MATERIAL TO PROCESS: Begin

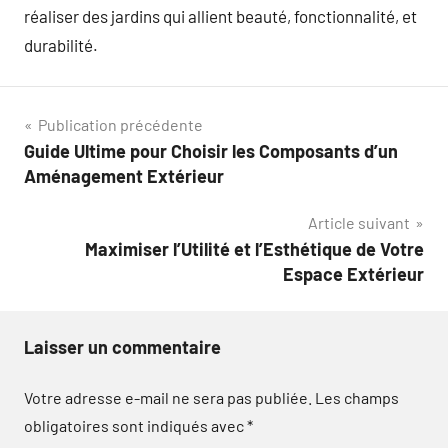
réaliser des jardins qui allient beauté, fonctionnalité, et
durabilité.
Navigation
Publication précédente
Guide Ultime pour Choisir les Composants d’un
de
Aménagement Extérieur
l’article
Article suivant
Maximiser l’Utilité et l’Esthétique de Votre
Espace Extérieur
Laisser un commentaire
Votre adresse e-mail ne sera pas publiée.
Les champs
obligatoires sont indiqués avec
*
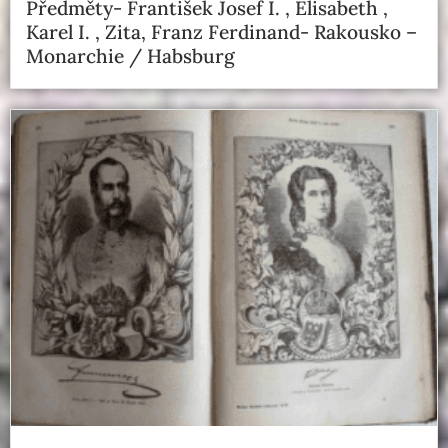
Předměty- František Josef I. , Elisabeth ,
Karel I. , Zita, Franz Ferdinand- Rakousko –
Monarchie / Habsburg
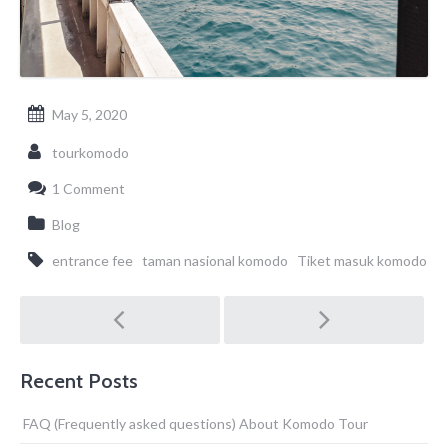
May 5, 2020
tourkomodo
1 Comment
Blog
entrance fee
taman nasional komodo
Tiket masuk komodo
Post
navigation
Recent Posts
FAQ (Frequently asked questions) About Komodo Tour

MATERIAL TO PROCESS: End
MATERIAL TO PROCESS: Begin

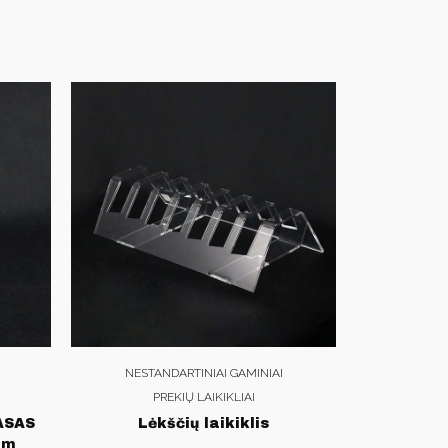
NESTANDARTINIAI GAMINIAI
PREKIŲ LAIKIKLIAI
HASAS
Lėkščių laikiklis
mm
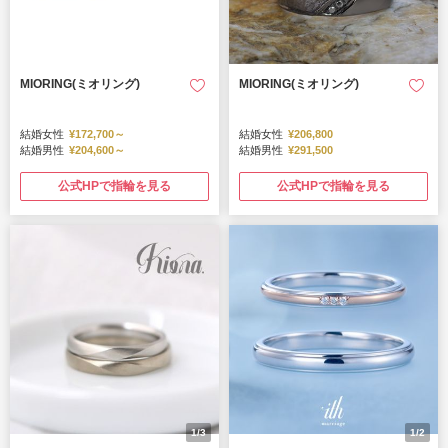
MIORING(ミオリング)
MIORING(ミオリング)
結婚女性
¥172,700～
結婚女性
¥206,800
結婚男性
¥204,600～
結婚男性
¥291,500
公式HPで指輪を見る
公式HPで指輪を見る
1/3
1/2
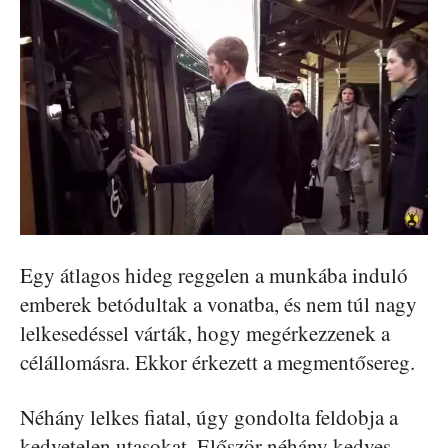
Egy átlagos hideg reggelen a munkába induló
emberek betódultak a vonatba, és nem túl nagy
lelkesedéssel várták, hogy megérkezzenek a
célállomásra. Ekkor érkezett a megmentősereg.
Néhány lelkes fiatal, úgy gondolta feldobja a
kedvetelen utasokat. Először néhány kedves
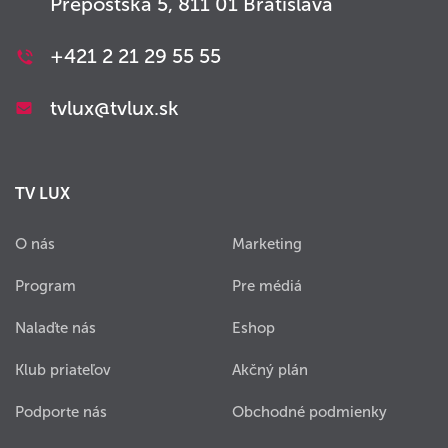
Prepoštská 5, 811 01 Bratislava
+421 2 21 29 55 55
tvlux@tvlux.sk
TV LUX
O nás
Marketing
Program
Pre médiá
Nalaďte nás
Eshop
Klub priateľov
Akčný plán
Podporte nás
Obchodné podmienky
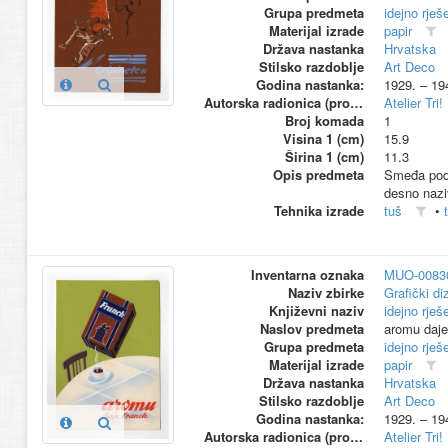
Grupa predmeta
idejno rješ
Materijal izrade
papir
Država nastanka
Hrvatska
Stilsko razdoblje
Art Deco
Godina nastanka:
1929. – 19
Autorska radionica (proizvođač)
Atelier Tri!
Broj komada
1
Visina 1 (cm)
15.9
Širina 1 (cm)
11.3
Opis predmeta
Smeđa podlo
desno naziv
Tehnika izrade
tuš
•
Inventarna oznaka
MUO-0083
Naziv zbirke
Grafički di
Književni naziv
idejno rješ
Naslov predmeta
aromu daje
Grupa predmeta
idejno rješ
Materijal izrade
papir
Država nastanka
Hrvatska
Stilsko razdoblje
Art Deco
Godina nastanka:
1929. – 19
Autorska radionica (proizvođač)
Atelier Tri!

MATERIAL TO PROCESS: End

Since the pictures are not part of the copy, please transcribe only the lines above from the one with "Karel I. , Zita, Franz Ferdinand- Rakousko –" through the one with "FAQ (Frequently asked", exactly and with both ends.

Karel I. , Zita, Franz Ferdinand- Rakousko –
Monarchie / Habsburg
May 5, 2020
tourkomodo
1 Comment
Blog
entrance fee
taman nasional komodo
Tiket masuk komodo
Post
navigation
Recent Posts
FAQ (Frequently asked questions) About Komodo Tour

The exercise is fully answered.